The man – and I am certain it was a man – met her on the street or in a bar.  They talked.  They found each other interesting.  Somewhere along the path of their conversation they fell into the channel of an erotic subject.  It grew.  Within the mind of the man it expanded and formed a chain between the conscious and the subconscious.

Suddenly he was insane – completely.  But Elizabeth Short did not notice this.  She was intrigued by the man.  There was something about him that magnetized her particular personality.  When he invited her to his “place”, she offered no argument.

Now just what happened to set off the spark?  What gesture did she make?  Perhaps an unusual way of lighting a cigarette or smoking.  Perhaps the way she held a highball glass.  Perhaps the pattern of her dress.  Or the way her hair was arranged.  Some “little thing” that has utterly no significance in the lives of normal people, but which was magnified a million times in the distorted mind of the killer.

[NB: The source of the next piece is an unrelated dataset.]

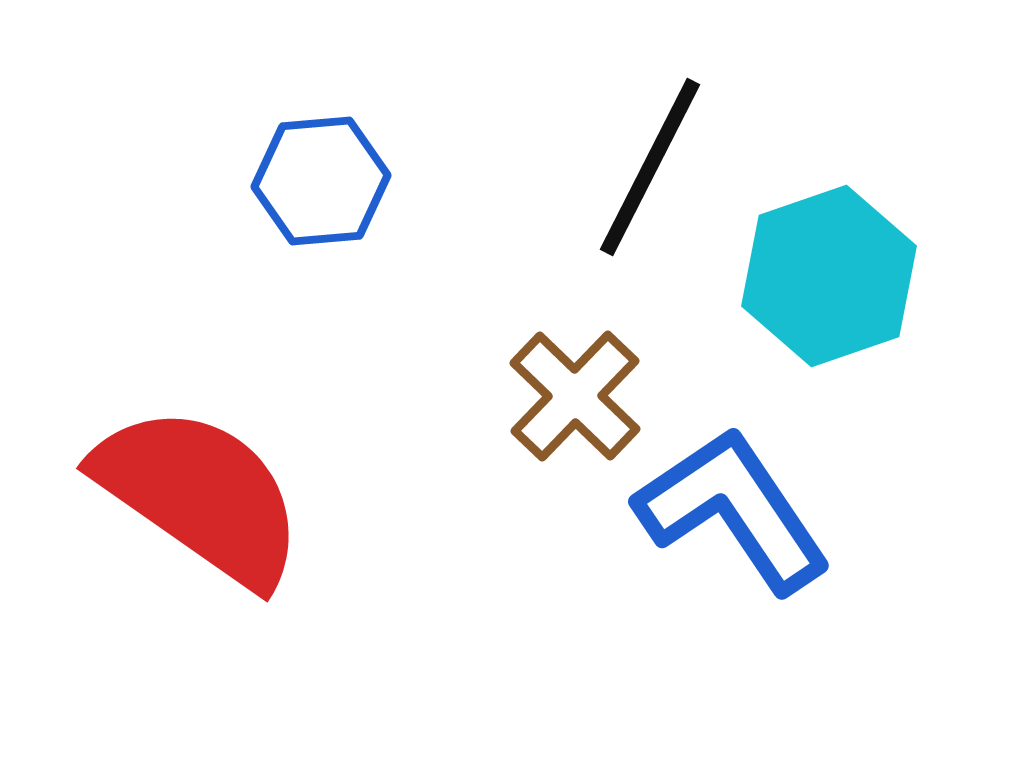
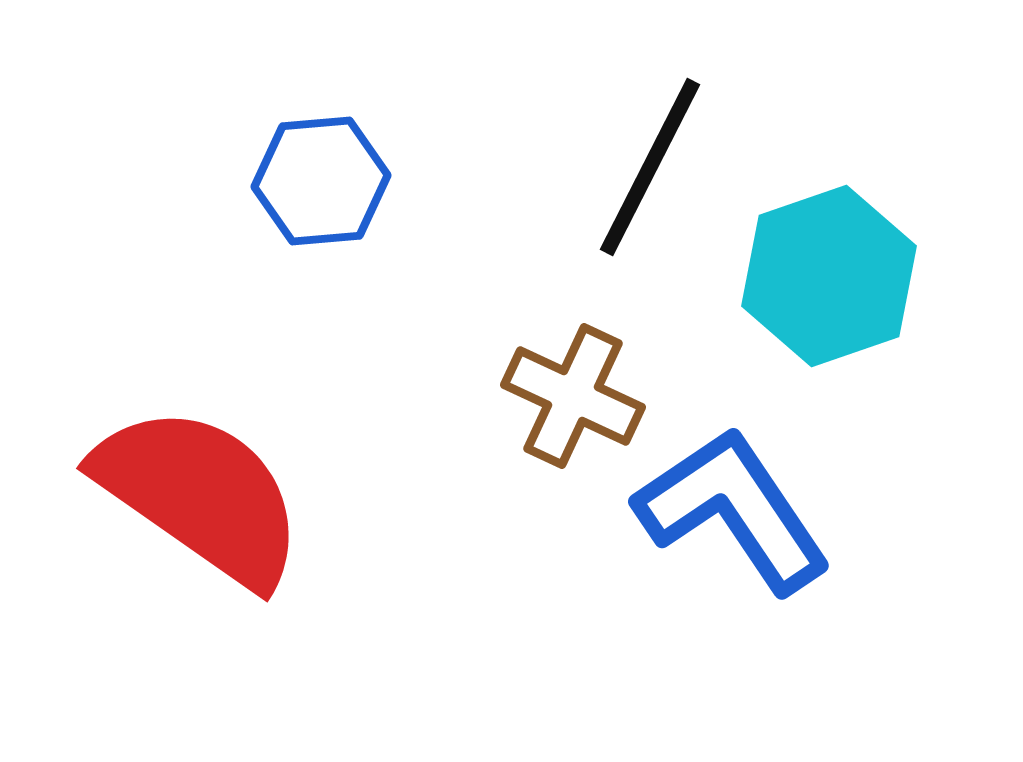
brown cross: moved 2 px left; rotated 19 degrees counterclockwise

It amounts to a choice – whether it was a gesture or the spoken word that started him off, it could have been something like this 
                        “….a lot of blood.”
                        “…seen a dog tearing a cat to pieces.”
                        “…never heard nothing like that before.”
Her subconscious mind has expresses something that made contact with his subconscious.

She didn’t know it, but at that moment she was literally asking to
be murdered.

And the murderer himself didn’t know it, but for a long, long time he had been looking for the “Black Dahlia”.  It was the tragic misfortune of Elizabeth Short that she fitted all the eerie requirements. 

This is a case wherein the killer must be baited rather than hunted.  And this brings us back to the algebraic equation.  Our symbols, however, do not involve the usual technical factors of murder, such as the geography of the crime, the time element, the material pieces of evidence.  Inasmuch as this case was activated by an abnormal mind, the process of deduction and ultimate arrest must be analyzed with the ultimate aim of placing her in a psychological category of micro- proportions.

This category must be arranged in the nature of a trap.  As much as the killer wants his freedom, he would much prefer to meet another “Black Dahlia”.  He probably doubts that another exists.  But suppose another one did?  And suppose he found out about it?  Would he suspect that this was a trap?  Probably.  And yet his lunacy would be dominant.  He wouldn’t be able to resist the temptation.

Sooner or later he would be sufficiently stimulated to catch a look at this new “Dahlia”.  Upon seeing her, upon checking to make sure he was on safe ground, he would approach her just as he approached Elizabeth Short.  A wire-recorder, carefully arranged, would listen to the ensuing conversation leading to the ultimate invitation to visit the “place”.  Plain clothes men would move in at the feasible moment.

This technique of arriving at “x” is probably the most difficult and complex in the book.  It must be handled not only with delicacy, but with hair-line precision.  Either the equation balances or doesn’t balance.  There’s no guess work in algebra.